# Saulot's Beastmen - The Warherd of Saaloth Bonetongue



## Saulot (May 25, 2011)

Hey guys!

It's been a while since I last posted on HO, and I'm back with a new army! This is the project log of my WFB Beastmen army:

*The Warherd of Saaloth Bonetongue*

I started this army as the first End of Times book was released, so this was conceived as an 8th ed army. I have decided, after trying really (REALLY) hard to like Age of Sigmar, to keep at it and build it under 8th ed. My local playgroup has enough 8th ed players that I can game with so I'm happy.  

I took inspiration from the Beastmen army book cover and chose my color scheme based on the illustration.
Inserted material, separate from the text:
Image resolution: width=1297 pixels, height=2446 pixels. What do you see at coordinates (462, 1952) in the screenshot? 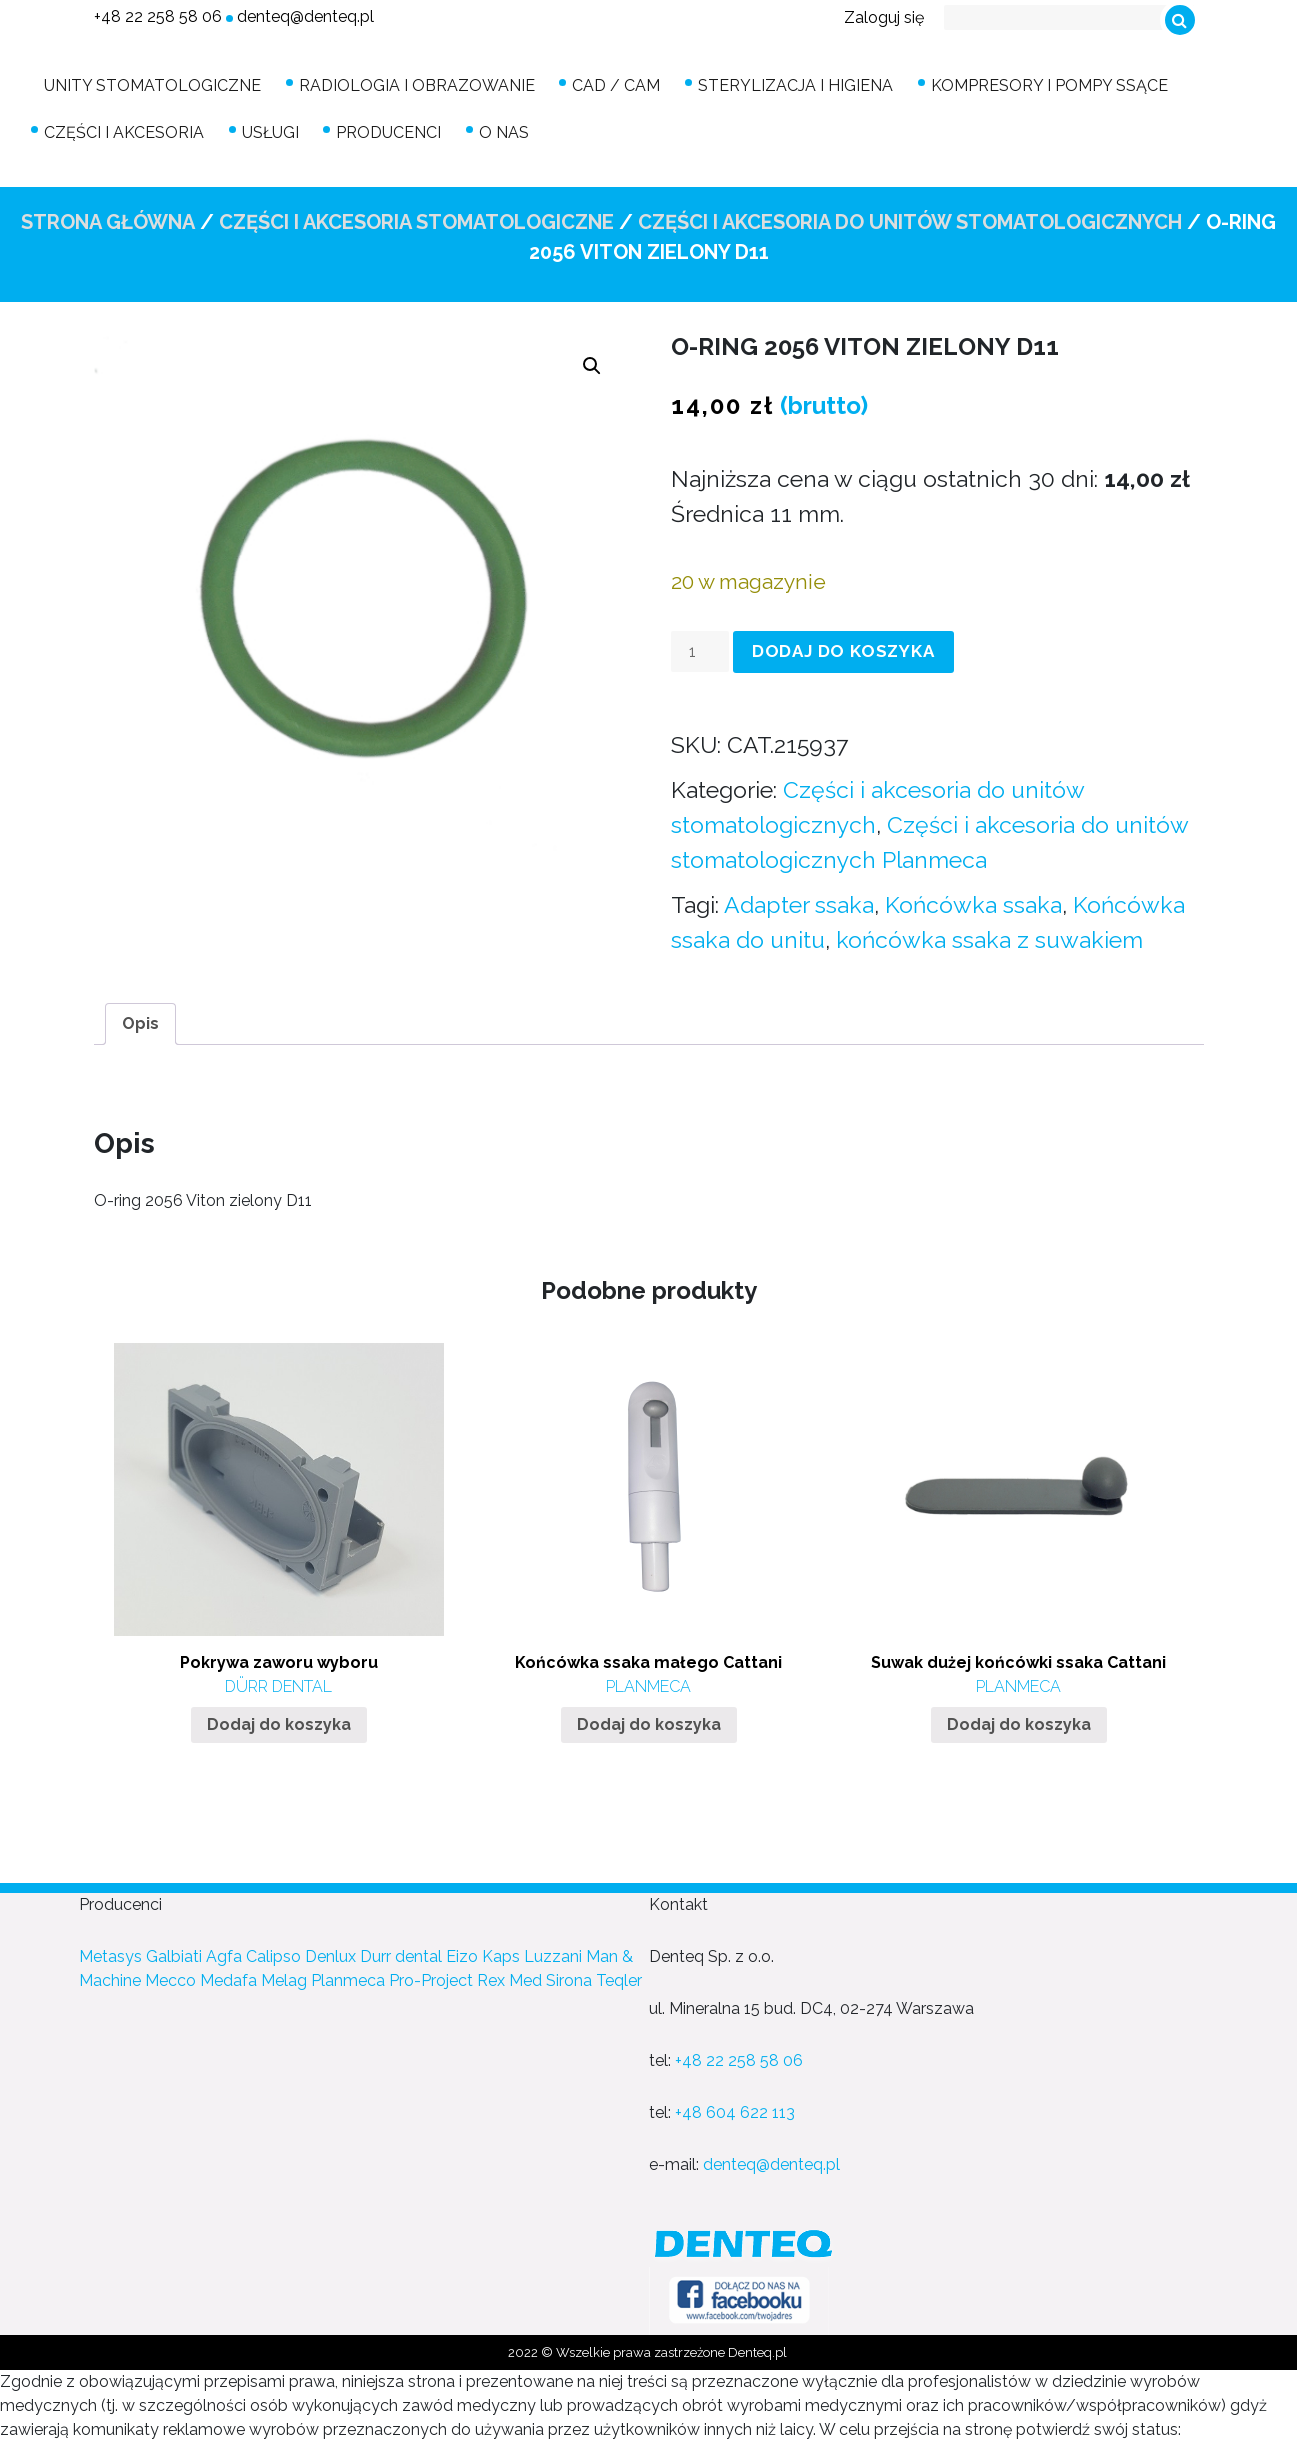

It further (d)evolved into a paler skin tone and deep blue fur, which I though would make for a nice subtle Slaaneshi theme. 

I've managed to finish my initial target of 1,000pts. last year, but I have yet to paint the remaining minis to bring me to 2,000pts. and beyond. I have also yet to paint the crude symbols on the banners, which I plan to do at the same time once I acquire and paint the BSB. 


Pictures:


SAALOTH BONETONGUE





















LAKAV SHADOWPELT






















THE WARHERD GATHERS











Cheers!


----------



## Saulot (May 25, 2011)

Unit pics:

_The scouts arrive..._


UNGOR RAIDERS


----------



## Nostalgic (Feb 15, 2016)

Great looking army, your painting skills are fantastic!


----------



## Battman (Nov 2, 2012)

Hmm yes its quite a nice scheme well done. Though it appear you have not boarded the AOS train yet?

Or your playing 8th still or one of the many clones.


----------